On my board, using memcached to cache the forumhome "who's online" block cuts index.php's generation time from 0.15s to about 0.07s. This is because fully caching the listings saves hundreds of evaluations forumhome_loggedinuser. I think that in total, I cache 15 or so mods, and it really pays off. This includes my very own vb3 sidebar mod, which would otherwise take over a second to fetch the most recent data from the databse.

One piece of advice I can give everyone is that you need to understand what memcache is good at prior to using it for caching. You don't want to write mods that rely on memcache to work, or cache things for more than an hour- as then, you're probably better off just using the database to begin with.

---------------------

Regarding showgroups.php, let me start by saying that nobody ever visits that page.
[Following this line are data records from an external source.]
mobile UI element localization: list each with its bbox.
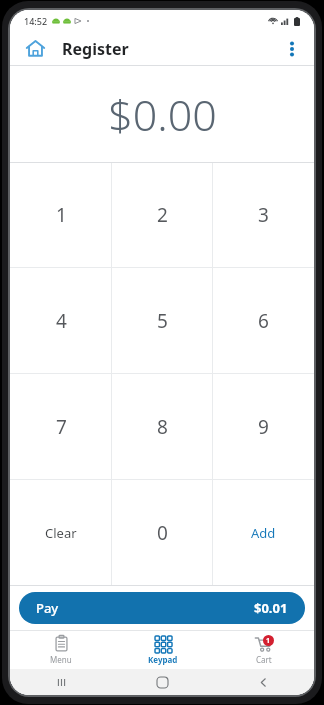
button[interactable]: 6	[213, 268, 314, 373]
staticText: 4	[56, 308, 67, 334]
staticText: 9	[258, 414, 269, 440]
button[interactable]: 1	[213, 631, 314, 669]
button[interactable]: 5	[112, 268, 213, 373]
button[interactable]: Menu	[10, 631, 112, 669]
button[interactable]: 2	[112, 163, 213, 267]
staticText: 8	[157, 414, 168, 440]
staticText: 3	[258, 202, 269, 228]
button[interactable]: Pay	[19, 592, 305, 624]
staticText: Register	[62, 38, 129, 60]
staticText: 1	[266, 636, 271, 646]
button[interactable]: 8	[112, 374, 213, 479]
button[interactable]: More options	[277, 34, 307, 64]
button[interactable]: Home	[112, 669, 213, 695]
button[interactable]: 1	[10, 163, 112, 267]
button[interactable]: Home	[18, 32, 52, 65]
staticText: Menu	[50, 654, 72, 665]
staticText: 2	[157, 202, 168, 228]
staticText: 7	[56, 414, 67, 440]
button[interactable]: 9	[213, 374, 314, 479]
staticText: $0.00	[108, 85, 217, 144]
staticText: $0.01	[254, 599, 288, 617]
staticText: 14:52	[24, 15, 48, 27]
staticText: 6	[258, 308, 269, 334]
staticText: 5	[157, 308, 168, 334]
button[interactable]: 0	[112, 480, 213, 585]
staticText: Clear	[45, 524, 77, 542]
button[interactable]: Add	[213, 480, 314, 585]
staticText: 1	[56, 202, 67, 228]
staticText: Keypad	[148, 654, 178, 665]
button[interactable]: Recents	[10, 669, 112, 695]
staticText: Cart	[256, 654, 272, 665]
button[interactable]: Clear	[10, 480, 112, 585]
staticText: 0	[157, 520, 168, 546]
staticText: Add	[251, 524, 276, 542]
button[interactable]: 7	[10, 374, 112, 479]
button[interactable]: 4	[10, 268, 112, 373]
button[interactable]: Back	[213, 669, 314, 695]
button[interactable]: Keypad	[112, 631, 213, 669]
staticText: Pay	[36, 599, 59, 617]
button[interactable]: 3	[213, 163, 314, 267]
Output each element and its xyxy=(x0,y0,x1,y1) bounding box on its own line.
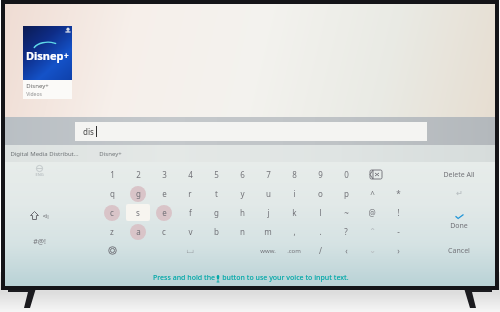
button[interactable]: Keyboard settings xyxy=(99,241,125,260)
staticText: ! xyxy=(397,207,400,218)
staticText: Disnep xyxy=(26,48,64,63)
staticText: j xyxy=(267,207,270,218)
button[interactable]: ^ xyxy=(359,184,385,203)
button[interactable]: Change language xyxy=(35,165,44,184)
button[interactable]: Disnep xyxy=(23,26,72,99)
button[interactable]: * xyxy=(385,184,411,203)
button[interactable]: g xyxy=(203,203,229,222)
button[interactable]: g xyxy=(125,184,151,203)
button[interactable]: ~ xyxy=(333,203,359,222)
staticText: f xyxy=(189,207,192,218)
button[interactable]: z xyxy=(99,222,125,241)
button[interactable]: / xyxy=(307,241,333,260)
button[interactable]: n xyxy=(229,222,255,241)
button[interactable]: j xyxy=(255,203,281,222)
button[interactable]: h xyxy=(229,203,255,222)
staticText: z xyxy=(110,226,114,237)
button[interactable]: 6 xyxy=(229,165,255,184)
button[interactable]: 0 xyxy=(333,165,359,184)
button[interactable]: v xyxy=(177,222,203,241)
staticText: / xyxy=(319,245,322,256)
button[interactable]: p xyxy=(333,184,359,203)
staticText: Cancel xyxy=(448,246,470,256)
button[interactable]: 1 xyxy=(99,165,125,184)
button[interactable]: q xyxy=(99,184,125,203)
staticText: 1 xyxy=(110,169,115,180)
button[interactable]: c xyxy=(151,222,177,241)
staticText: 6 xyxy=(240,169,245,180)
button[interactable]: e xyxy=(151,203,177,222)
button[interactable]: s xyxy=(125,203,151,222)
button[interactable]: i xyxy=(281,184,307,203)
button[interactable]: Space xyxy=(125,241,255,260)
button[interactable]: t xyxy=(203,184,229,203)
button[interactable]: 5 xyxy=(203,165,229,184)
staticText: u xyxy=(266,188,271,199)
button[interactable]: Shift xyxy=(30,206,49,225)
button[interactable]: #@! xyxy=(33,232,46,251)
button[interactable]: c xyxy=(99,203,125,222)
button[interactable]: 3 xyxy=(151,165,177,184)
staticText: Done xyxy=(450,221,468,231)
staticText: g xyxy=(136,188,141,199)
staticText: ⌴ xyxy=(186,246,194,255)
button[interactable]: f xyxy=(177,203,203,222)
staticText: v xyxy=(188,226,193,237)
button[interactable]: ⌄ xyxy=(359,241,385,260)
button[interactable]: e xyxy=(151,184,177,203)
staticText: ? xyxy=(344,226,348,237)
button[interactable]: o xyxy=(307,184,333,203)
button[interactable]: ‹ xyxy=(333,241,359,260)
button[interactable]: l xyxy=(307,203,333,222)
staticText: t xyxy=(215,188,218,199)
button[interactable]: 4 xyxy=(177,165,203,184)
button[interactable]: dis xyxy=(75,122,427,141)
button[interactable]: 8 xyxy=(281,165,307,184)
staticText: www. xyxy=(260,247,276,255)
button[interactable]: r xyxy=(177,184,203,203)
button[interactable]: @ xyxy=(359,203,385,222)
staticText: p xyxy=(344,188,349,199)
staticText: ⌃ xyxy=(369,227,376,236)
button[interactable]: ? xyxy=(333,222,359,241)
button[interactable]: . xyxy=(307,222,333,241)
staticText: n xyxy=(240,226,245,237)
button[interactable]: Backspace xyxy=(359,165,389,184)
button[interactable]: www. xyxy=(255,241,281,260)
button[interactable]: k xyxy=(281,203,307,222)
button[interactable]: u xyxy=(255,184,281,203)
staticText: o xyxy=(318,188,323,199)
button[interactable]: - xyxy=(385,222,411,241)
staticText: ^ xyxy=(370,188,375,199)
button[interactable]: Digital Media Distribut... xyxy=(10,150,99,158)
button[interactable]: Done xyxy=(423,203,495,241)
button[interactable]: 7 xyxy=(255,165,281,184)
button[interactable]: , xyxy=(281,222,307,241)
staticText: 2 xyxy=(136,169,141,180)
button[interactable]: y xyxy=(229,184,255,203)
button[interactable]: b xyxy=(203,222,229,241)
staticText: m xyxy=(264,226,272,237)
staticText: button to use your voice to input text. xyxy=(220,273,349,283)
button[interactable]: › xyxy=(385,241,411,260)
staticText: Disney+ xyxy=(26,82,49,90)
staticText: q xyxy=(110,188,115,199)
button[interactable]: a xyxy=(125,222,151,241)
staticText: #@! xyxy=(33,237,46,247)
button[interactable]: Cancel xyxy=(423,241,495,260)
staticText: 0 xyxy=(344,169,349,180)
button[interactable]: m xyxy=(255,222,281,241)
button[interactable]: 2 xyxy=(125,165,151,184)
staticText: 8 xyxy=(292,169,297,180)
staticText: Disney+ xyxy=(99,150,122,158)
button[interactable]: 9 xyxy=(307,165,333,184)
button[interactable]: ! xyxy=(385,203,411,222)
button[interactable]: Delete All xyxy=(423,165,495,184)
button[interactable]: Disney+ xyxy=(99,150,122,158)
staticText: e xyxy=(162,188,167,199)
button[interactable]: .com xyxy=(281,241,307,260)
staticText: c xyxy=(110,207,114,218)
staticText: @ xyxy=(368,207,376,218)
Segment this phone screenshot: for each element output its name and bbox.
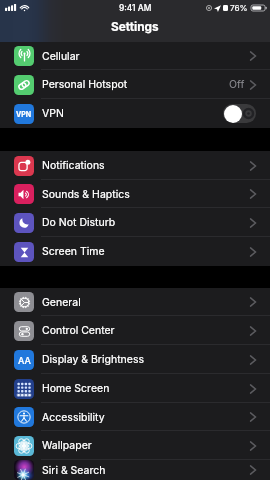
- staticText: Wallpaper: [42, 439, 92, 452]
- staticText: Settings: [111, 20, 159, 34]
- staticText: Do Not Disturb: [42, 216, 116, 229]
- button[interactable]: Accessibility: [0, 403, 270, 431]
- staticText: General: [42, 296, 81, 309]
- staticText: VPN: [16, 110, 32, 118]
- button[interactable]: Control Center: [0, 316, 270, 345]
- button[interactable]: Sounds & Haptics: [0, 180, 270, 208]
- staticText: Notifications: [42, 159, 105, 172]
- button[interactable]: Do Not Disturb: [0, 208, 270, 237]
- button[interactable]: Cellular: [0, 42, 270, 70]
- staticText: Sounds & Haptics: [42, 188, 130, 201]
- button[interactable]: Home Screen: [0, 374, 270, 403]
- staticText: Control Center: [42, 324, 115, 337]
- button[interactable]: Personal Hotspot: [0, 70, 270, 99]
- staticText: Accessibility: [42, 411, 105, 424]
- button[interactable]: Siri & Search: [0, 460, 270, 480]
- staticText: Off: [229, 78, 245, 91]
- button[interactable]: AA: [0, 345, 270, 374]
- button[interactable]: General: [0, 288, 270, 316]
- staticText: Home Screen: [42, 382, 110, 395]
- staticText: AA: [18, 355, 31, 366]
- button[interactable]: Screen Time: [0, 237, 270, 266]
- button[interactable]: Wallpaper: [0, 431, 270, 460]
- staticText: Cellular: [42, 50, 80, 63]
- staticText: Display & Brightness: [42, 353, 144, 366]
- staticText: 9:41 AM: [119, 3, 152, 13]
- staticText: Personal Hotspot: [42, 78, 128, 91]
- button[interactable]: VPN toggle: [223, 104, 256, 123]
- staticText: Siri & Search: [42, 464, 106, 477]
- staticText: VPN: [42, 107, 64, 120]
- staticText: Screen Time: [42, 245, 105, 258]
- staticText: 76%: [230, 3, 248, 13]
- button[interactable]: Notifications: [0, 151, 270, 180]
- button[interactable]: VPN: [0, 99, 270, 128]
But if you still want to cache it, there are two approaches: you can save the result of the query and fetch it from the cache, or you can cache the entire page. Note that unless you have hundreds of users on your showgroups page, you probably won't gain much from caching.
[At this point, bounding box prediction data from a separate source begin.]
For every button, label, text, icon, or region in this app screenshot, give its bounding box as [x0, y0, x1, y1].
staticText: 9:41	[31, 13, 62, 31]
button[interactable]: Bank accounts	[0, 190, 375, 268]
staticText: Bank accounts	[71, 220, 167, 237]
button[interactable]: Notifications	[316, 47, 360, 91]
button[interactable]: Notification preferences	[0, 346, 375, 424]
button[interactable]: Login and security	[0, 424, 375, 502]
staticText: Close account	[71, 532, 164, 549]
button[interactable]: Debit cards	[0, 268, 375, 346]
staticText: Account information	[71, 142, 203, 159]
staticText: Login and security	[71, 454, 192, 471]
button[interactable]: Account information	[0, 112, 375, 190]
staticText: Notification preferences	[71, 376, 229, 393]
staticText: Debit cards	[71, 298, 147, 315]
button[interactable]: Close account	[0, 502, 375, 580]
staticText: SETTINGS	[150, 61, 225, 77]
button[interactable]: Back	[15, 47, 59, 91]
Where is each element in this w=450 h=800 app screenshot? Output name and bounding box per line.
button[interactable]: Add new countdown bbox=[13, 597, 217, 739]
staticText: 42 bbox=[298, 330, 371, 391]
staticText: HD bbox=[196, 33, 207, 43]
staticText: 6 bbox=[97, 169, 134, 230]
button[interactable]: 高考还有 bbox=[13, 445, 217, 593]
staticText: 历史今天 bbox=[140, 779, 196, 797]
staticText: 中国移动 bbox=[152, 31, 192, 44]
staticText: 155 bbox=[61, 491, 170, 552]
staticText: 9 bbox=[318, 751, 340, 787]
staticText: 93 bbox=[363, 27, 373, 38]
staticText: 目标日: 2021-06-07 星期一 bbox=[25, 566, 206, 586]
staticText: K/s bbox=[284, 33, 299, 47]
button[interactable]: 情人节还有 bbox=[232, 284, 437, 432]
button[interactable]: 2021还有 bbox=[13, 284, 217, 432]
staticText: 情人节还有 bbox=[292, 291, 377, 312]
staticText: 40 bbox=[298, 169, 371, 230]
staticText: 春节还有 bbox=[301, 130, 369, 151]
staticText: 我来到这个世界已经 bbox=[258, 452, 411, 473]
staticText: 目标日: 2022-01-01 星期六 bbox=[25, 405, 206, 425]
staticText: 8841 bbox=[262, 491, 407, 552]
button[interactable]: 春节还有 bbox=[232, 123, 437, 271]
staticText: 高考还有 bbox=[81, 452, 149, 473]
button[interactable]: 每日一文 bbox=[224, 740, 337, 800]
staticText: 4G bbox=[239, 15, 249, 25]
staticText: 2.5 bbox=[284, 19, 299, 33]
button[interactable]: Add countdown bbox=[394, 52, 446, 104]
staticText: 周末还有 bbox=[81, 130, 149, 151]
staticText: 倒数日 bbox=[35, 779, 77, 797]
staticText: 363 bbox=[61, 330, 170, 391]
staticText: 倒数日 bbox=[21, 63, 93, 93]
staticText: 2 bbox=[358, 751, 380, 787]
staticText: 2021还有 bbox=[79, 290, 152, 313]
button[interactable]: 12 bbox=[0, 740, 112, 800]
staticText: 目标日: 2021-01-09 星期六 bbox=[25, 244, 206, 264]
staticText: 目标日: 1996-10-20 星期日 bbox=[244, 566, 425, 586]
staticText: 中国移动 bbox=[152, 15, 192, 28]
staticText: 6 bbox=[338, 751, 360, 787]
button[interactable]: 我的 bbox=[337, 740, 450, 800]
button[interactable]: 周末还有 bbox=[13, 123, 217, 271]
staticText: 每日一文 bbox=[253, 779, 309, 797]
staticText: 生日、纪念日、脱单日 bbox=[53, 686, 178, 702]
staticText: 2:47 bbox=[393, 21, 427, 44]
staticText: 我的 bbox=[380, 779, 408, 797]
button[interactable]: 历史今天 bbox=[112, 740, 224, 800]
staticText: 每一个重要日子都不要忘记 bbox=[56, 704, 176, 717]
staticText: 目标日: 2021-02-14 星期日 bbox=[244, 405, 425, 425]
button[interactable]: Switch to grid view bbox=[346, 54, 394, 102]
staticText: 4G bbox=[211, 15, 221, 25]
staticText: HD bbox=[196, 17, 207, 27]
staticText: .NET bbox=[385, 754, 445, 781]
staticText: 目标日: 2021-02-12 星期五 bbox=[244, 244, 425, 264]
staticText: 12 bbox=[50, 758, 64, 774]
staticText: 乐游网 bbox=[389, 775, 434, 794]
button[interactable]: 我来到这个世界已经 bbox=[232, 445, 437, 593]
My forum has some 1,100 users listed, and takes between 1.5 and 2 seconds to generate if you don't cache. With the cache, it's spat out in under 0.1s, of which 0.07s can be attributed to memcache (again, on my server- this varies from site to site).
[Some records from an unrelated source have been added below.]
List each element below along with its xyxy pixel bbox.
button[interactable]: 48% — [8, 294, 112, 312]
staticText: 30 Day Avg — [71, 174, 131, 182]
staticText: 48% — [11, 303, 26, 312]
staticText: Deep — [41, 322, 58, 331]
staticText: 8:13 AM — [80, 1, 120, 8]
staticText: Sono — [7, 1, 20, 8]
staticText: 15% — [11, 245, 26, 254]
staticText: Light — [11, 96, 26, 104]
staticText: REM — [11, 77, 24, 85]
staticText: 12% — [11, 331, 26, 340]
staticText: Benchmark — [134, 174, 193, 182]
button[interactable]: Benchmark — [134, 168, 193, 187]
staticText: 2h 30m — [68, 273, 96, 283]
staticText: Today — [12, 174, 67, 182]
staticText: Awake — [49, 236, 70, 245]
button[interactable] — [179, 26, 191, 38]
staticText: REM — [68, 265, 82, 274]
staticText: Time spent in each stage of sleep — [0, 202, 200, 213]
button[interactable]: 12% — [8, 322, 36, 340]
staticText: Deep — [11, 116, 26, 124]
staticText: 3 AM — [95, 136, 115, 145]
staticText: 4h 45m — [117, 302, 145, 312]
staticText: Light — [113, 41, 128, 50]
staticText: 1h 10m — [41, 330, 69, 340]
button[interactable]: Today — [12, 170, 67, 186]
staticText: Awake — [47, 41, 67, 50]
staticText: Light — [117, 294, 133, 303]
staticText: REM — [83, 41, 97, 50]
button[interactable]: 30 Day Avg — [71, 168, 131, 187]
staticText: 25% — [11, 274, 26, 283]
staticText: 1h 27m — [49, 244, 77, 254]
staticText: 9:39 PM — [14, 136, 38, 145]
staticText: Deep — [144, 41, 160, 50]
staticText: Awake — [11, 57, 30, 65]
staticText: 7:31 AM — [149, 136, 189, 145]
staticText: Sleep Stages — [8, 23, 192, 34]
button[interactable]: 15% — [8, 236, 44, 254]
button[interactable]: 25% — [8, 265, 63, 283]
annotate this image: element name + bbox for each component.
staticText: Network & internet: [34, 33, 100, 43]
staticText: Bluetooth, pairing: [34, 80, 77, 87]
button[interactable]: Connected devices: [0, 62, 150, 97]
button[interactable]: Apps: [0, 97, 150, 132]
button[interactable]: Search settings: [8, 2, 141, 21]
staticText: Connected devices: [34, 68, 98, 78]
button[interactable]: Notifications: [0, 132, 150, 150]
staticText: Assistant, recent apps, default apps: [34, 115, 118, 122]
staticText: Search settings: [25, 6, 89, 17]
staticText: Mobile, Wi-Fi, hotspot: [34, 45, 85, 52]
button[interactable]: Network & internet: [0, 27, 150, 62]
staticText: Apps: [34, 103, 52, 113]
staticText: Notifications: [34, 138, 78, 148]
Here's the rough idea, with the actual vb code cut out as required by the license:

if ($cache['timeoffset'] < $cache['limit'])
{
// HTML for the output is obtained here if the cache is used
$HTML = $vbulletin->memcache->get($cache['datafile']);
}
else
{
// Execute the default script if needed


// 2 is the default location field and the one we always use in the template
// vbulletin code
// ************************************************** *****

// We're using GENERIC_SHELL, so populate the HTML variable
eval('$HTML = "' . fetch_template('SHOWGROUPS') . '";');

// Write the resulting HTML to the cache
$vbulletin->memcache->set($cache['datafile'],$HTML,MEMCACHE_COMPRESSED);

// Write the time of the caching
$vbulletin->memcache->set($cache['timefile'],TIMENOW);
}

I'm pretty sure I modified my SHOWGROUPS template in order to be able to do full HTML caching, but I forget.

---------------------

Another idea for those who want to be even more efficient is to get both the time and data in a single $memcache->get call, which will save you 1 get per pageload at the expense of fetching unecessary data if it turns out the cache need to be updated. You can also try playing around with $memcache->add, although I've found the behavior of this to be somewhat unpredictable.

MoMan
08-02-2011, 11:38 PM
FWIW I have come up with a new way to cache that doesn't have to check for a timestamp every time. This works especially nicely if you write your own memcached wrapper class.


$data = $memcache->get('key');

// Main content
if(!$data)
{
// generate $data
$page->cache->set('key',$data,MEMCACHE_COMPRESSED,86400);
}

MoMan
08-09-2011, 09:54 AM
I have now updated the article in the first post with my new approach, which only makes 1 memcache call per regular pageload, and 2 when the cache needs updating. The old approach used 2 calls per pageload and 3 when the cache needed updating

MoMan
10-31-2011, 07:13 AM
Here's my latest update to the caching function to make things even easier. Simply specify a cache key and a callback function - if the data exists in the cache, it will be fetched. Otherwise, the callback will be called and the returned data will be stored in cache and returned to the user.


/**
* Attempts to fetch key from the cache. On failure,
* calls the callback and stores the data
*/
public function fetch($key, $callback, $time = 3600)
{
$data = $this->memcache->get($key);

if (!$data)
{
$data = call_user_func($callback);
$this->memcache->add($key, $data, $time);
}

return $data;
}


Usage:

$cacheobj->fetch('data_key', 'some_function');

See php's documentation on call_user_func for more info on what $callback can contain.

punchbowl
01-31-2015, 07:52 PM
Found this through googling. Fantastic insight and great to see a top quality, modern looking forum, still on vb3.8. Great work op and thanks for sharing.